Successivamente, qui si sa che questi alberi crescono sulla terraferma, da dove fuoriesce per incisione la gomma comunemente chiamata sangue di drago a goccia, che alcuni ritengono essere il vero cinabro dell’antichità.
Viene comunemente venduto un altro sangue di drago sofisticato ed artificiale, che è fatto dal Brasile e resina o con una mistura di qualche gomma, che si distingue da quello vero in quanto quello falso si scioglie nel vino o nel liquore, cosa che non avviene al buono .
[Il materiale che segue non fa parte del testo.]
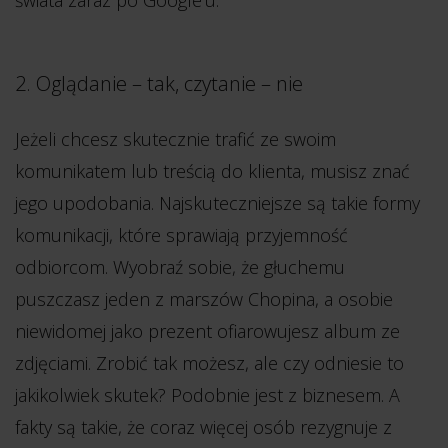
2. Oglądanie – tak, czytanie – nie
Jeżeli chcesz skutecznie trafić ze swoim
komunikatem lub treścią do klienta, musisz znać
jego upodobania. Najskuteczniejsze są takie formy
komunikacji, które sprawiają przyjemność
odbiorcom. Wyobraź sobie, że głuchemu
puszczasz jeden z marszów Chopina, a osobie
niewidomej jako prezent ofiarowujesz album ze
zdjęciami. Zrobić tak możesz, ale czy odniesie to
jakikolwiek skutek? Podobnie jest z biznesem. A
fakty są takie, że coraz więcej osób rezygnuje z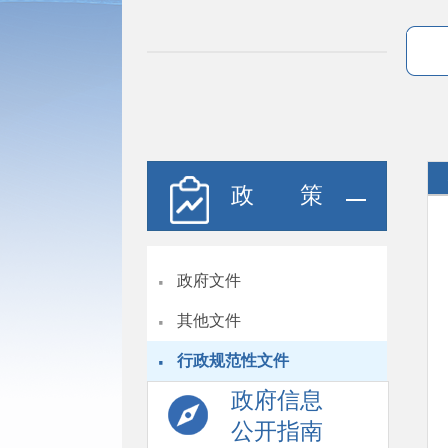
政 策
·
政府文件
·
其他文件
·
行政规范性文件
政府信息
公开指南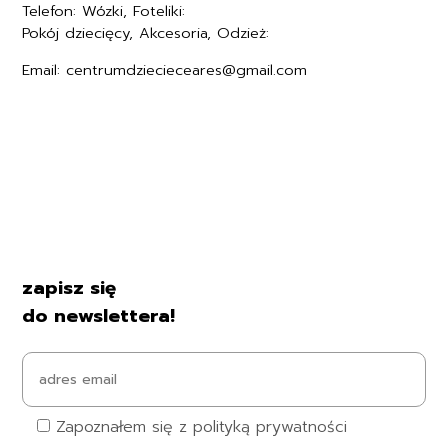
Telefon: Wózki, Foteliki:
+48577494005
Pokój dziecięcy, Akcesoria, Odzież:
+48577494006
Email: centrumdziecieceares@gmail.com
Regulamin
Polityka prywatności
Formularz zwrotu
Formy płatności
Czas i koszty dostawy
Kontakt i dane firmy
zapisz się
do newslettera!
Zapoznałem się z polityką prywatności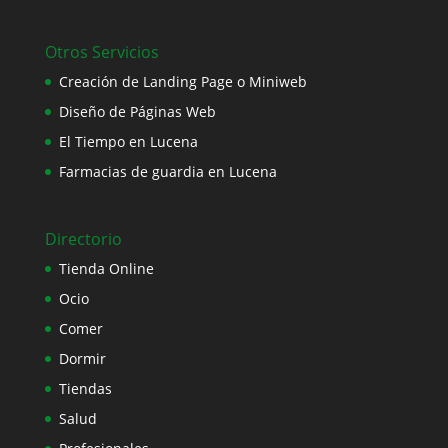
Otros Servicios
Creación de Landing Page o Miniweb
Diseño de Páginas Web
El Tiempo en Lucena
Farmacias de guardia en Lucena
Directorio
Tienda Online
Ocio
Comer
Dormir
Tiendas
Salud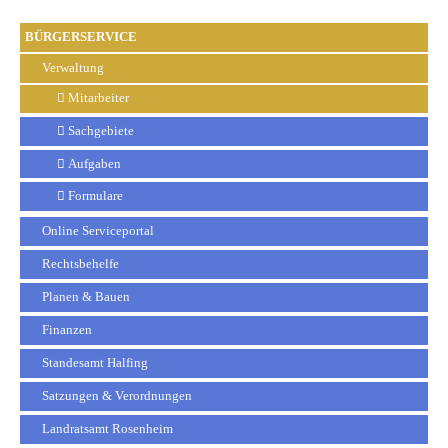
BÜRGERSERVICE
Verwaltung
Mitarbeiter
Sachgebiete
Aufgaben
Formulare
Online Serviceportal
Rechtsbehelfe
Planen & Bauen
Finanzen
Standesamt Halfing
Satzungen & Verordnungen
Landratsamt Rosenheim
Per quanto riguarda la figura del drago all’interno del seme, Fragoso espone lo stesso di Monardes. Sebbene Fragoso non menzioni Monardes, sembra averlo in mente e addirittura volerlo correggere.
E.
L’albero il cui frutto contiene la figura di un piccolo drago, l’albero da cui si ricava il “sangue di drago”, era già conosciuto a Madrid da anni, perché alcuni esemplari erano stati inviati dalle Isole Canarie ai giardini reali.
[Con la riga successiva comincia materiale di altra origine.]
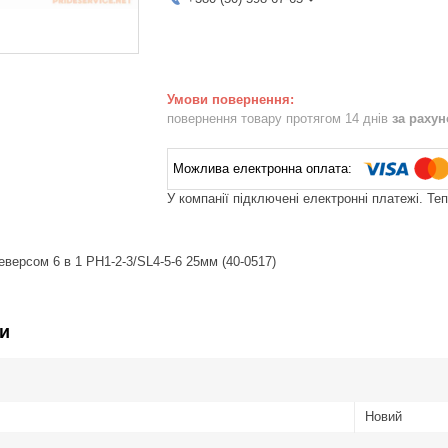
повернення товару протягом 14 днів
за раху
У компанії підключені електронні платежі. Те
еверсом 6 в 1 PH1-2-3/SL4-5-6 25мм (40-0517)
и
Новий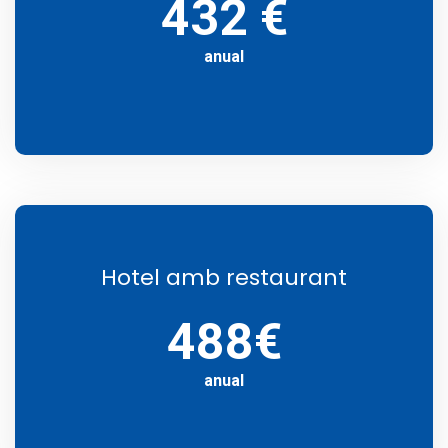
432 €
anual
Hotel amb restaurant
488€
anual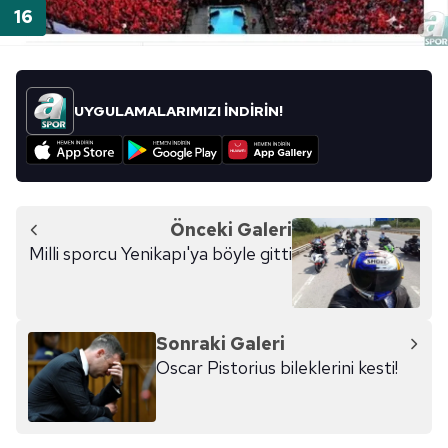
UYGULAMALARIMIZI İNDİRİN!
Önceki Galeri
Milli sporcu Yenikapı'ya böyle gitti
Sonraki Galeri
Oscar Pistorius bileklerini kesti!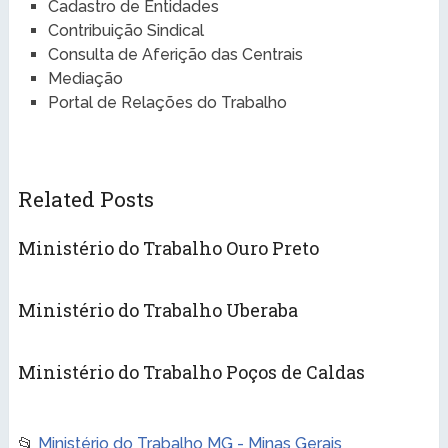
Cadastro de Entidades
Contribuição Sindical
Consulta de Aferição das Centrais
Mediação
Portal de Relações do Trabalho
Related Posts
Ministério do Trabalho Ouro Preto
Ministério do Trabalho Uberaba
Ministério do Trabalho Poços de Caldas
📂
Ministério do Trabalho MG - Minas Gerais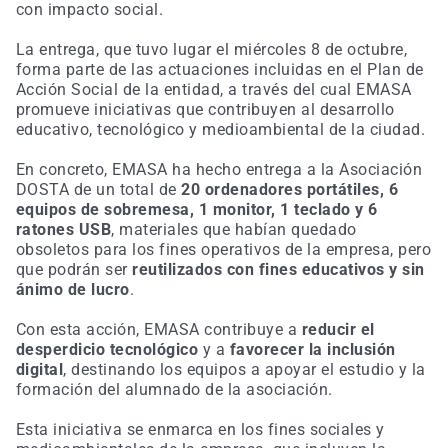
con impacto social.
La entrega, que tuvo lugar el miércoles 8 de octubre,
forma parte de las actuaciones incluidas en el Plan de
Acción Social de la entidad, a través del cual EMASA
promueve iniciativas que contribuyen al desarrollo
educativo, tecnológico y medioambiental de la ciudad.
En concreto, EMASA ha hecho entrega a la Asociación
DOSTA de un total de
20 ordenadores portátiles, 6
equipos de sobremesa, 1 monitor, 1 teclado y 6
ratones USB
, materiales que habían quedado
obsoletos para los fines operativos de la empresa, pero
que podrán ser
reutilizados con fines educativos y sin
ánimo de lucro
.
Con esta acción, EMASA contribuye a
reducir el
desperdicio tecnológico
y a
favorecer la inclusión
digital
, destinando los equipos a apoyar el estudio y la
formación del alumnado de la asociación.
Esta iniciativa se enmarca en los fines sociales y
Nel 1601, la traduzione latina del libro di Fragoso fu pubblicata a Strasburgo da Israel Spach, medico, medico dell’Università di Tubinga e professore a Strasburgo, sua città natale. Egli stesso sottolinea nella prefazione di essersi limitato a rivedere e sistemare la versione inedita di un altro: «Louis Demoulins de Rochefort, nobile francese di Blois, medico favorito di Margherita di Valois, sorella di Francesco I, re di Francia, e consigliere di Manuel Filiberto de Saboya.
È chiaro, quindi, che l’opera del medico spagnolo di Filippo II interessò subito il collega francese, che ne intraprese la traduzione in latino subito dopo la sua pubblicazione. Demoulins de Rochefort visse tra il 1515 e il 1582.
La Margherita di Valois menzionata è la famosa autrice dell’Heptameron, meglio conosciuta come Margherita di Navarra o Margherita d’Angoulême.
Il Manuel Filiberto di Savoia citato nell’opera fu governatore dei Paesi Bassi e comandò l’esercito del re di Spagna nella battaglia di San Quintino.